▶ [Records shown]
== Segment start ==

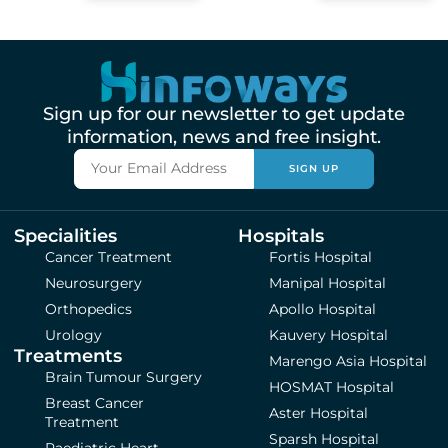
Sign up for our newsletter to get update
information, news and free insight.
SIGN UP
Specialities
Hospitals
Cancer Treatment
Fortis Hospital
Neurosurgery
Manipal Hospital
Orthopedics
Apollo Hospital
Urology
Kauvery Hospital
Treatments
Marengo Asia Hospital
Brain Tumour Surgery
HOSMAT Hospital
Breast Cancer
Aster Hospital
Treatment
Sparsh Hospital
Paediatric Heart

== Segment end ==

▶ [Try it] Those lines from the one with "Specialities" through the last line of the material above are to be retyped exactly, with nothing else.

▶ [Output for this task]
Specialities
Hospitals
Cancer Treatment
Fortis Hospital
Neurosurgery
Manipal Hospital
Orthopedics
Apollo Hospital
Urology
Kauvery Hospital
Treatments
Marengo Asia Hospital
Brain Tumour Surgery
HOSMAT Hospital
Breast Cancer
Aster Hospital
Treatment
Sparsh Hospital
Paediatric Heart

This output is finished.